I don't get this; in fact I am the opposite of this woman. Faced with a destiny I actually step aside and test the destiny. If it truly meant to happen then it doesn't need me to do anything. Likewise if the game show really has to be then it doesn't need me. On the other hand if I am to take part then it follows that I can decide whether it happens or not. You can't take part and not have a say - that is a contradiction. If you are taking part in an essential way then the outcome depends upon you and so you can change the outcome. If you are not taking part in an essential way then it doesn't matter what you do and you may as well step aside anyway. Never however is the situation where you are taking part in an essential way, but you can't change the outcome - that simply doesn't make sense. Thus as I've argued before I don't accept "taking orders" as meaning anything. You either chose to do it or you didn't - there is no other way. Maybe you would have been shot for disobeying orders but as argued before this is the sad truth we have to understand before we join the army. If we join the army we agree then to doing things that we may actually morally disagree to - in other words we have still chosen to do them. If we were conscripted into the army again we don't actually have to join. We can join a resistence movement, become a terrorist within the army, flee the country, go and hide in the woods, disable ourselves deliberately to avoid being signed up. There are endless options. If we join the army then we are never following orders but agreeing to what we are told to do. There is no such thing as "following orders". In the exteme case we could kill ourselves rather than do what we doubt. Every Nazi was guilty of exactly what they did or did not stop happening. Every soldier in Iraq is guilty of every murder they perform, and every murder they do not stop. Any other thinking is doublespeak, you can't make someone do something unless they let it happen. Even under hypnosis, evidence I've heard is that people are really only "going along" with what they are told to do. Anything serious and they come out of hypnosis. Porn then I imagine is the same. While the actors may regret what they do afterwards, within the frame they are being duped into going along with something that they do not have a strong moral attitude to. They may also not want to let the situation down and so perform what is expected rather than what they want.

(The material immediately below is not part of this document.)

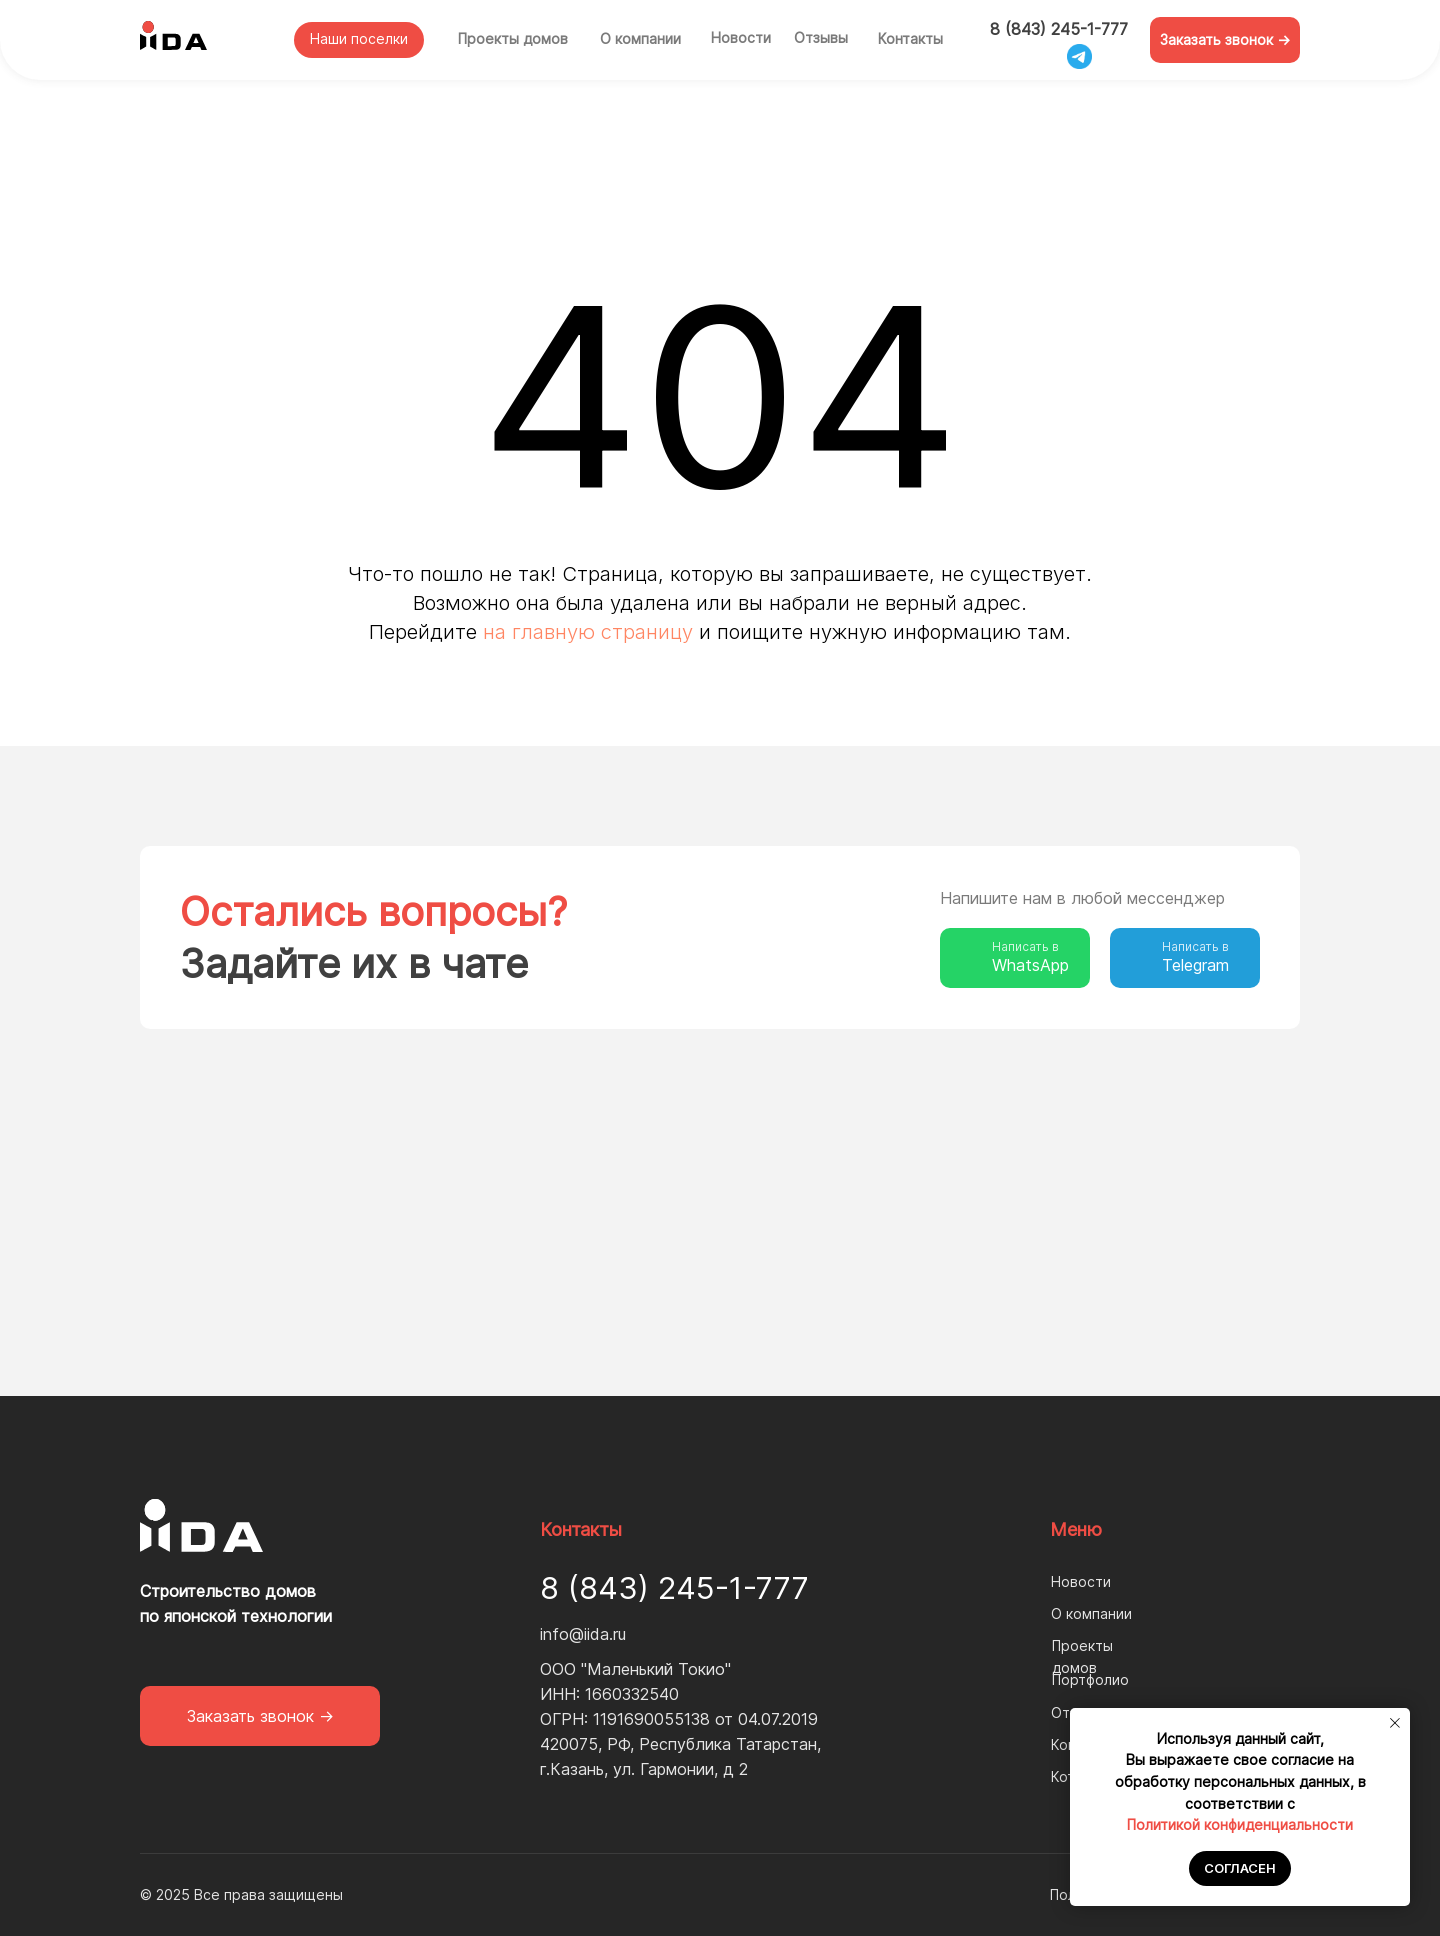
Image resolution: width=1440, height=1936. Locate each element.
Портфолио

Now I need to be careful and I've analysed this in depth before too, but we are all actors because meaning itself depends upon enacting social customs. To say we "want" to do what we do is a myth. We get married because it is custom and we act along. We get a job because it is custom and we act along. We get a house, a car ... We "want" them because we "want" to be accepted by the society. I am different I realise this morning, as argued before because I don't believe that I have to "accepted" by society - I believe it is already in me and I am already a part of it. My ego may feel insecure that there is no proof that it has been formally accepted unless I wear a tatoo or symbol but my intellect knows a priori that I already am : I speak English for example, a member of the English speaking community automatically etc etc. So we don't have to do anything to be accepted, and any rejection we think we experience is a trick by fakes and scammers. The government fakes and scams membership all the time trying to provide documentation to "prove" our membership - as argued before I don't accept the legitimacy of the government on this (they didn't sprout from the soils of England any more than I did). It is first of all their job to prove that they are socially accepted before they start judging others.

So I have to accept that I am different and I stop today trying to be the same. My moral consciousness is primary and I simply cannot compromise my own decision, responsibility and choice in everything I do. If there is a script to perform I will be the first to go off script to the boos of the audience because I don't care. I think bosses hate me because they can't become my boss, only ever my advisors in things that I don't know about. But I never follow orders, I can't, I don't understand what following orders is. As argued it doesn't exist.